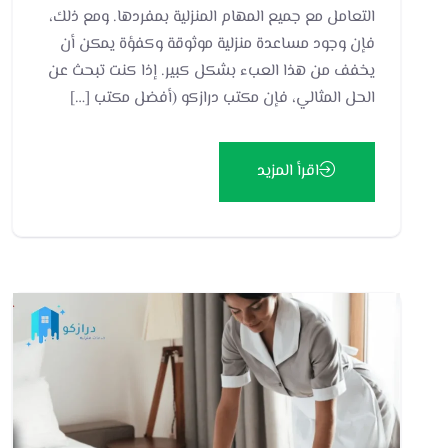
التعامل مع جميع المهام المنزلية بمفردها. ومع ذلك،
فإن وجود مساعدة منزلية موثوقة وكفؤة يمكن أن
يخفف من هذا العبء بشكل كبير. إذا كنت تبحث عن
الحل المثالي، فإن مكتب درازكو (أفضل مكتب […]
اقرأ المزيد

****

Write out the data again word for word, minus any images.

التعامل مع جميع المهام المنزلية بمفردها. ومع ذلك،
فإن وجود مساعدة منزلية موثوقة وكفؤة يمكن أن
يخفف من هذا العبء بشكل كبير. إذا كنت تبحث عن
الحل المثالي، فإن مكتب درازكو (أفضل مكتب […]
اقرأ المزيد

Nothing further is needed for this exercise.